これは、なんでもないようでいて、相手に対しての、大変な思いやりだと思いました。
 
『見るだけ』
 
ウィンドーショッピング。

本当に買う気まではないけれど、色々品物を見て歩きたいという時、デパートですと、黙って立ち去っても、別にどういうこともなく、こちらも気づまりも感じません。

しかし、個人のお店に入った時は、スーッと入ってスーッと出たのでは気にかかるものです。
お店の人に、一言「ちょっと見せてくださいね。」という程度の挨拶を、気さくにした方がいいと思います。
黙っていれば、黙っているだけこちらが気詰まりだし、じっくり品物人を見て回れません。

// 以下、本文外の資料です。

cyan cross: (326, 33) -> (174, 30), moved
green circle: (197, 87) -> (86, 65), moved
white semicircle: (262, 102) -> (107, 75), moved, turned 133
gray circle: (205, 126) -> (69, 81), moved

声をかければ「どうどごゆっくり」という返事が返ってきて、落ち着きます。出るときは「有難うございました」の一言をいいます。お店にスーッと入ってスーッと出るお化け型をやめてから、ウィンドーショッピングが、とても気楽になりました。

河田祥子

 
『夏の朝』 2010/8

 

暑さもやっと慣れてきましたが、毎朝の決まりきったパン食にもちょっとあきてきました。少し早起きして、目先の変わった朝ごはんを作っては如何でしょうか。私のお気に入りをご紹介しましょう。

◎ ニラのお味噌汁

ニラのお味噌汁に、のりのたっぷり入ったのりご飯。お酒をきかせた入り玉子。お味噌汁は、刻んだニラをたっぷり入れます。良いのりを香りよく焼いて一人一枚くらい強めに焼きます。
炊きあげたご飯に、細かくもんで、少しずつまぜこみながら、厳選されたお塩をお好みにパラパラとふりこみます。いり玉子は、醤油とお砂糖とお酒と甘めに仕上げます。

◎ お豆腐のおかゆ

ごく細かいさいの目に切った絹ごし豆腐を、淡めのクズ湯を煮立てたところに入れて、塩味をつけます。クズ湯のおだしは、かつをと昆布で美味しくとります。別に、三つ葉でもほうれん草でも青い葉をさっと茹でて、みじんきりに切って散らし、しょうがのしぼり汁を落とします。
熱いうちに、お好みでお醤油を。お豆腐は一人半丁。クズ粉は本クズを使います。二人前でだしカップ二杯にクズ粉大匙一杯を大匙二杯の水で溶いていれます。これはトーストにも合います。

◎ 冷やし汁

おだしは、濃い目とって、前の晩から冷蔵庫で冷やしておきます。それと一緒に、三人分として、お豆腐を半丁。茹でてから、水に放して、器ごと冷やしておきます。朝作る時は、十分くらいで仕上がります。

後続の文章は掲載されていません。